Fly fishing is also very effective with lake trout.

Using baits such as blood-worms, meal-worms, shrimp, and insects can prove quite effective.

5. Golden Trout

  • Where to find them

Golden trout will likely be swimming in the high sierras and in the Upper Kern River system.

You can also find them in streams or other waterways as they tend to hybridize with rainbow trout.

  • How to catch them

Golden trout won’t be found below 10,000 feet, so there’s no need to dig too deep.

However, you’ll need to bring your best bait as they’re quite picky eaters.
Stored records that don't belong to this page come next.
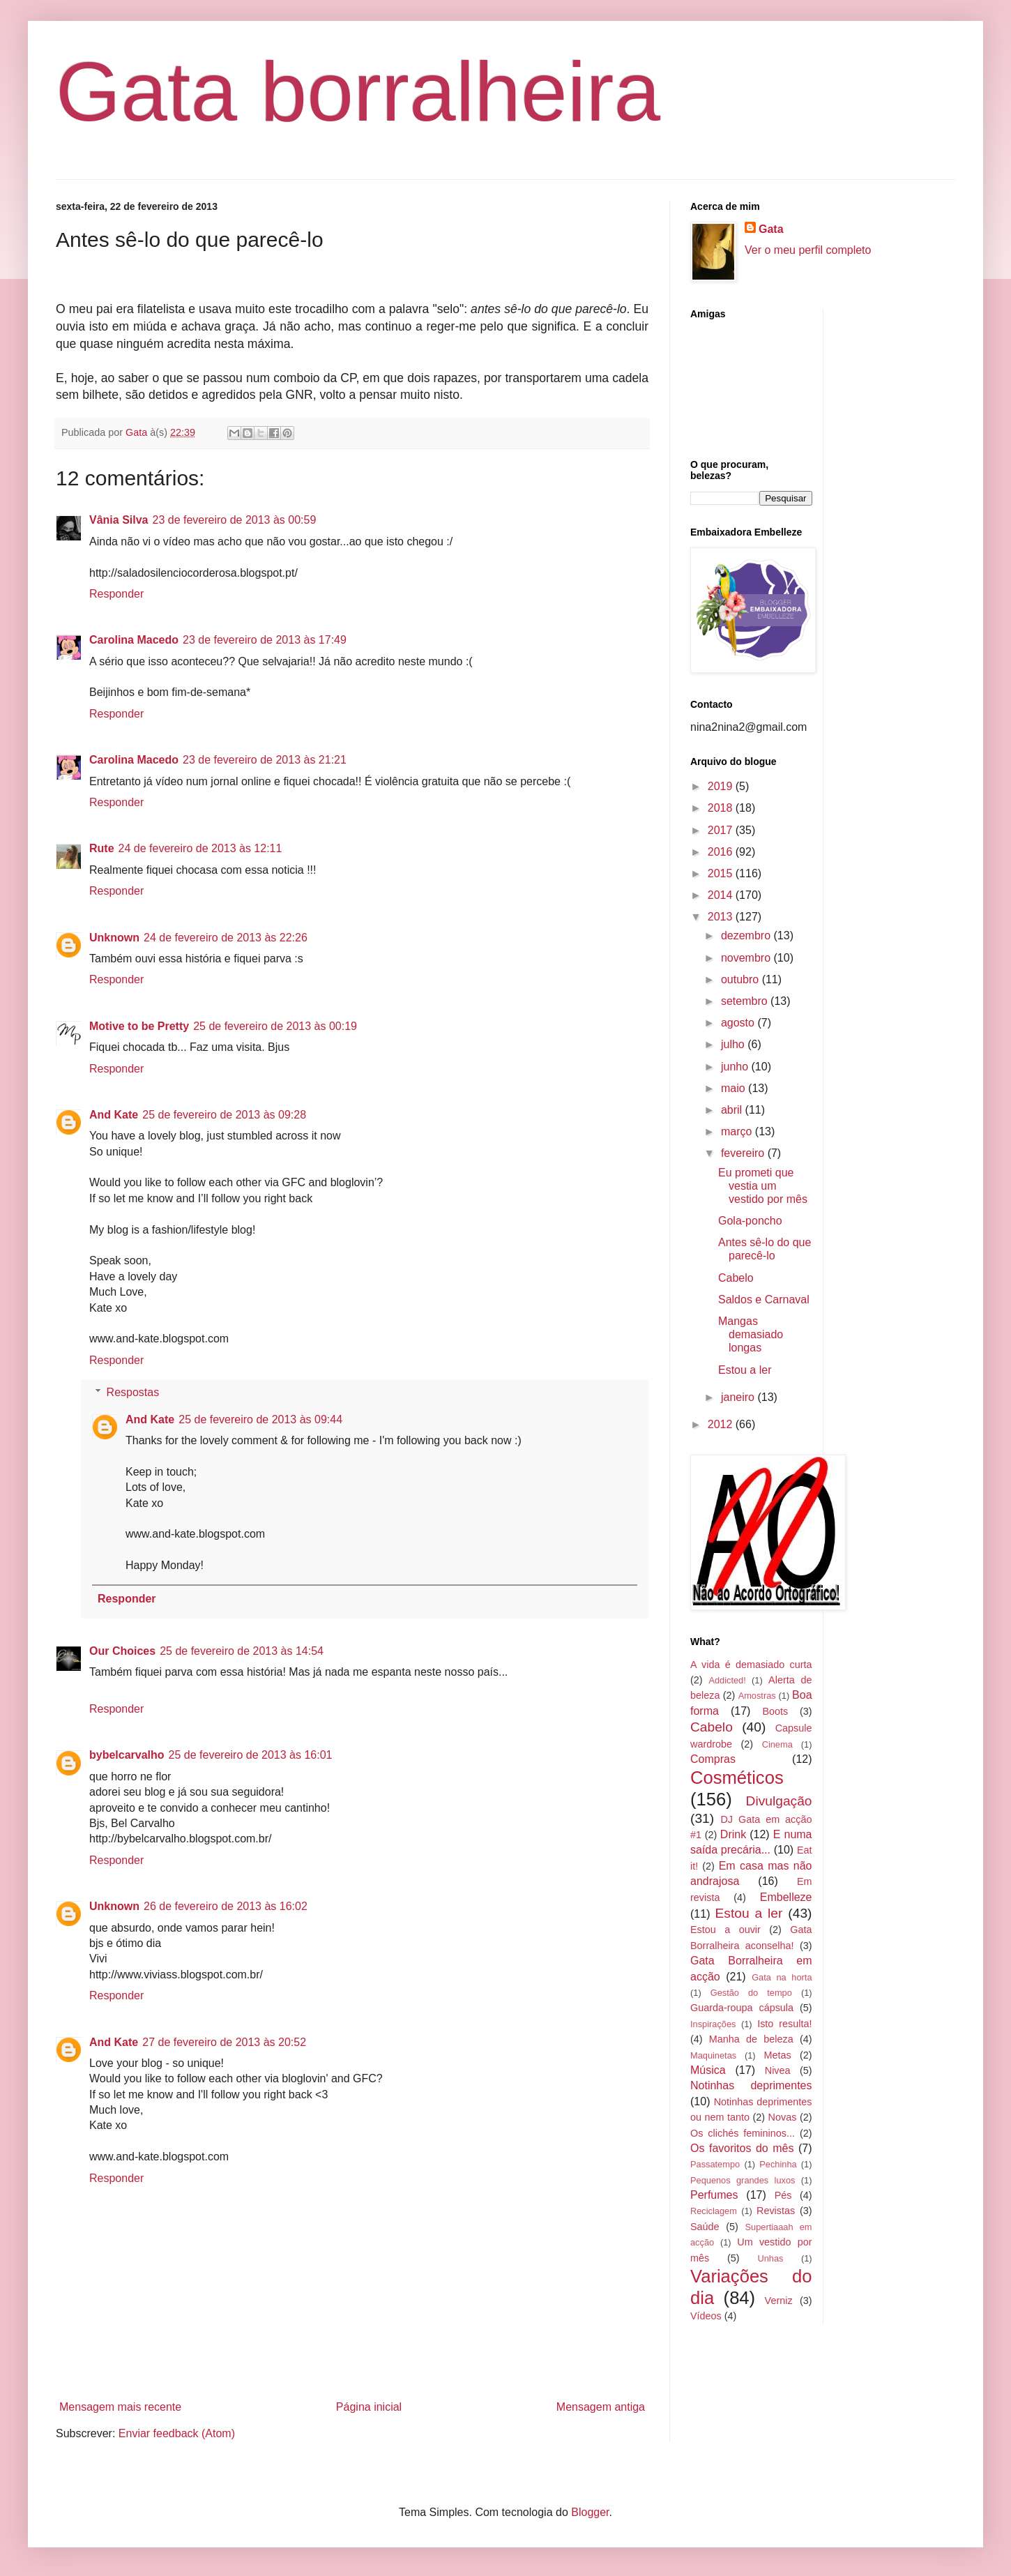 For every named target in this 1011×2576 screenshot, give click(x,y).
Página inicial (369, 2407)
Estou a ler (744, 1370)
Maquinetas (713, 2055)
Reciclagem (713, 2211)
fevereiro (744, 1153)
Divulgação (779, 1801)
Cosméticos (737, 1777)
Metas (777, 2055)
They usually go for chironomids (midges), so luring them with flies and similar tackle wouldn’t be quite difficult.

6. Cutthroat Trout

  • Where to find them

From northern California to Alaska and along the coast and east into some states like Colorado and Montana, cutthroat trout like small rivers, lakes, and gravel-bottom creeks.

  • How to catch them

Look for cutthroat trout around quiet eddies and behind snags. This is because –like brook trout- they prefer being around quiet current tongues, under rock ledges, and along undercut banks.

You can easily fool them with big, bushy flies. Adding tinsel can go a long way too.

Be prepared for a fight, however, as cutthroats are quite stubborn and as fierce as their name implies. And some patience if you’re fishing for them in the morning.

7.  Bull Trout

  • Where to find them

Bull trout prefer deep pools as well as snow and glacial runoff.

You can find them in the Arctic Pacific and east of Alaska. They’re also found north of Oregon up through British Columbia.